La no información como fundamento del (mal) periodismo
En una actividad tan escasamente autocrítica y reflexiva como es nuestro actual periodismo, abundan los lugares comunes. Uno de ellos, el más extendido y peligroso de todos es el que confunde periodismo con información. Del periodista se suele decir que es un “informador”, y bajo la rúbrica de información se engloba todo producto que sale de las manos del periodista y se difunde a través del sistema de medios. Pero las cosas no son de este modo. La información no es cualquier contenido publicitado en los medios; tan sólo lo es si se ajusta a ciertas reglas, normas y criterios. Claro que en una profesión tan desregulada como la nuestra, la información no podía librarse de ella.

Conviene que antes de adentrarnos en el significado de la información aclaremos los elementos fundamentales que constituyen la estructura de la comunicación mediática. En primer lugar encontramos el contenido, que suele ser bastante heterogéneo y no simplemente información, y que adopta la forma de relatos basados en recursos simbólicos muy variados. Este contenido se difunde a través de un sistema de medios organizado por lo general en empresas o corporaciones, aunque no todas ellas puedan caracterizarse de “capitalistas” en sentido estricto; un sistema en el que se llevan a cabo actividades y rutinas varias. El ámbito de difusión es siempre público, esto es, un espacio de visibilidad en virtud del cual los contenidos entran en el marco de percepción de un grupo de usuarios (público, audiencia); de ahí que no siempre resulte fácil distinguir entre información y publicidad, ya que ambas utilizan los mismos canales y sólo la mención explícita de que se trata de publicidad permite saber que no es información. Diferenciación que, por cierto, no es tan frecuente de encontrar en muchos medios de comunicación. En fin, hay que señalar como cuarto elemento el de los efectos, que vienen a medir el impacto, intensidad y repercusión del contenido sobre el público.
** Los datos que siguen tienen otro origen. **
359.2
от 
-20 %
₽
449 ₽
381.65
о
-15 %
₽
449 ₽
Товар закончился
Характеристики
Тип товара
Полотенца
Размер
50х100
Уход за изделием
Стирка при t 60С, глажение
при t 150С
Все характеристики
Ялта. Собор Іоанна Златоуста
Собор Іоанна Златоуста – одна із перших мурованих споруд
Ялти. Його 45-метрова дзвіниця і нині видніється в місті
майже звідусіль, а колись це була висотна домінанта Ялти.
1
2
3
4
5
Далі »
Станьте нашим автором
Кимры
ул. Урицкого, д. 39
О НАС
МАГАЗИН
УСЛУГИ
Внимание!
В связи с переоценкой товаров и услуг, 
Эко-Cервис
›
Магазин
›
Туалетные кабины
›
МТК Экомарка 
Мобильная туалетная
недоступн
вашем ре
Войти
De todos estos ingredientes, los contenidos es el que más tiempo ocupa de la actividad de los periodistas y, sin embargo, parece preocuparles demasiado poco. Dan por descontado que cualquier contenido es válido y legítimo. En contrapartida, sus preocupaciones se dirigen al resto de elementos constitutivos del proceso de la comunicación. Particularmente al ámbito de difusión, por partida doble: primero, tratando de aumentar su público (la guerra de audiencias); segundo, filtrando y separando interesadamente aquello que se hará público de lo que no saldrá de la zona de sombras (los secretos). Con ello adoptan el rol dual de críticos-protectores según las cambiantes circunstancias del juego de poder e intereses.

Y el otro elemento sobre el que suelen tener puestas sus predilecciones es el la incesante influencia, es decir, ese componente de la ideología profesional que les autoconvence de que sus relatos impactan súbita y directamente sobre sus públicos, a los que encauzan siempre hacia los objetivos y los valores que ellos proponen. Hay periodistas que se han especializado en el periodismo que podríamos llamar de “arenga”, “sermón” u “homilía”, y que creen estar siempre en campaña de moralización sobre los recipiendarios de sus diatribas.
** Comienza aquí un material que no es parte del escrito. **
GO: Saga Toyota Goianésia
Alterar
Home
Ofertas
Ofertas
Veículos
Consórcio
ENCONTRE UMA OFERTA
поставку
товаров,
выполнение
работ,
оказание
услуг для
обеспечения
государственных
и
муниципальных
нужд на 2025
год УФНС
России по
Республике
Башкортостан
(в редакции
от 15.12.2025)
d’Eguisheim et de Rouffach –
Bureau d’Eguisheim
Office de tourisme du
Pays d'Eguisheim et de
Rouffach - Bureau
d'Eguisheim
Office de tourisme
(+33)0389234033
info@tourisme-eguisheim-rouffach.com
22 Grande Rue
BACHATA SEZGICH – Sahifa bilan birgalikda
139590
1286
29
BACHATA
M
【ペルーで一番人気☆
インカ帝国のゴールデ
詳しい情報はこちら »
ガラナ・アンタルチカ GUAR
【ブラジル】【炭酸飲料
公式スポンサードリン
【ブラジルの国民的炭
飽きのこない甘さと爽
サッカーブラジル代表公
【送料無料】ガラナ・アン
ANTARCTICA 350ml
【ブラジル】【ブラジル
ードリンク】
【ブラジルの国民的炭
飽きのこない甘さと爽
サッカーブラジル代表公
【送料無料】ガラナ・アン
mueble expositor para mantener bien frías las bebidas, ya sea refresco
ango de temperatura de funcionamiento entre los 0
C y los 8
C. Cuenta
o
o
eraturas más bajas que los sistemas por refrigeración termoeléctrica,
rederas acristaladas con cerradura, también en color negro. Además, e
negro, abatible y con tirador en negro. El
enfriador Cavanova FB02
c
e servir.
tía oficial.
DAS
¿Pero qué acontece con el contenido? ¿Qué es la información? De entrada es la dimensión más genuina del periodismo, la que le otorga especificidad profesional y crédito público. Pero hay que repetirlo: no todo lo que hacen los periodistas ni todo lo que difunden los medios de comunicación es información. Sólo es información un determinado tipo de contenido mediático que se atiene a reglas y normas bien precisas. Un concepto de información que me parece muy ajustado y claro es el que proporciona P. Charaudeau: un conocimiento que alguien tiene (en este caso el periodista) y que transmite a otros que no lo tiene (el público), acerca de un acontecimiento externo y a través de relatos que describen y explican aquel acontecimiento. A partir de la previa existencia de éste es como adquieren sentido profesional todos los denominados “géneros periodísticos”.
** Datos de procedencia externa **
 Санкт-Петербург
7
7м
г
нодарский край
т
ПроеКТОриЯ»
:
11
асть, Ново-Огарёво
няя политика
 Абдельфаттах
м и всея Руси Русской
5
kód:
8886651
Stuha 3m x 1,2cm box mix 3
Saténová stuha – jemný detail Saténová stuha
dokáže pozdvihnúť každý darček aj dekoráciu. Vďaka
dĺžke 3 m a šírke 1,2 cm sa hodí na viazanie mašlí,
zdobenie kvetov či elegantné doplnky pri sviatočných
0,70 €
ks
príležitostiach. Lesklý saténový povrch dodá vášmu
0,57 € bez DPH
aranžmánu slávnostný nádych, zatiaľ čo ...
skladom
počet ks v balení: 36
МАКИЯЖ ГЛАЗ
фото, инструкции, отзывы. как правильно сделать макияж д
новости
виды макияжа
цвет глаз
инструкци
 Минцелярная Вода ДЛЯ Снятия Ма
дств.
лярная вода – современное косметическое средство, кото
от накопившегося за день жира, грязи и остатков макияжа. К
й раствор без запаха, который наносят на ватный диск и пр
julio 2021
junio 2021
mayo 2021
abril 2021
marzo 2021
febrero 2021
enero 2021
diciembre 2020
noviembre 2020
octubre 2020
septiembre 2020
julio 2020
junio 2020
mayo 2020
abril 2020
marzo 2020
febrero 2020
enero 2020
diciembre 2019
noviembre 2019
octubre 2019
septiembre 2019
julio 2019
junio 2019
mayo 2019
El periodismo que tiene por objeto central la información ha de orientarse a desarrollarr saberes, instrumentos y habilidades que coloquen al profesional en las condiciones más idóneas para dar cuenta del acontecer social. Por el contrario, existe otro periodismo que se desentiende de este desarrollo, que soslaya la información o la utiliza como mero pretexto para fines no confesados. Es el periodismo sin información, que se caracteriza básicamente por los tres rasgos siguientes: (1) inventa los acontecimientos, (2) en el caso de existir el acontecimiento, el periodista no tiene a su disposición ni saberes para comprenderlo ni materiales para describirlo o explicarlo; (3) a pesar de haber acontecimiento y materiales (los “datos”) fiables, el periodista prescinde de ellos y, en este caso, lo que se inventa son las “pruebas”. A estas características del periodismo sin información conviene que las etiquetemos como:

- Invención de los acontecimientos: necesidades diversas, tales como dar primicias, ganar cuotas de mercado, intervenir en las contiendas políticas o interferir en el mundo de las grandes corporaciones económicas y culturales lleva a ciertos medios de comunicación y a ciertos periodistas a crear (falsos) acontecimientos, a dar como “hechos” lo que son sólo elucubraciones interesadas.
- Falseamiento de la información: con el escudo protector de las (supuestas) fuentes anónimas (una perversión del secreto profesional), los periodistas practicantes de esta modalidad esconden su ignorancia, su pereza o su inconfesables objetivos construyendo todo un cúmulo de pretendidos “datos”, “pruebas” o “confirmaciones” que no son sino simples falsedades.
- Tergiversación de la información: es quizá la más perniciosa de las tres, ya que existiendo documentación adecuada para explicar el acontecimiento, el periodista la ignora y opta por fabricarse “otra” que se adapte mejor a su objetivos (naturalmente no informativos). Estamos ante un estilo de actuación que en el fondo pretende subvertir y minar la confianza hacia todo el sistema de criterios legítimos para producir conocimiento válido y fiable. Atacando a las pruebas no fabricadas, colocando en su lugar otras (que más bien suele ser una sucesión de sedicentes “pruebas”, una tras otra a medida que cada una de ellas se agota en su propia vacuidad), se persigue erosionar cualquier posibilidad de que exista una interpretación válida. Todo se pretende confundir, creando un clima propicio a la única regla: todo vale, con tal de que sirva al fin (no desvelado) propuesto.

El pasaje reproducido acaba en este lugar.